START ENTRIES SUPPLIED

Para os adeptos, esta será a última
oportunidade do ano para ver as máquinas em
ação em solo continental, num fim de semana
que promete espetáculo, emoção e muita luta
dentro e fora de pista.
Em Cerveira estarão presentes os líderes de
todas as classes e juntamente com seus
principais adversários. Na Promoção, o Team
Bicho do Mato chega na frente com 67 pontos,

END ENTRIES SUPPLIED

PROBLEM TO WORK ON:
Repeat all of the records exactly.

THE ANSWER:
Para os adeptos, esta será a última
oportunidade do ano para ver as máquinas em
ação em solo continental, num fim de semana
que promete espetáculo, emoção e muita luta
dentro e fora de pista.
Em Cerveira estarão presentes os líderes de
todas as classes e juntamente com seus
principais adversários. Na Promoção, o Team
Bicho do Mato chega na frente com 67 pontos,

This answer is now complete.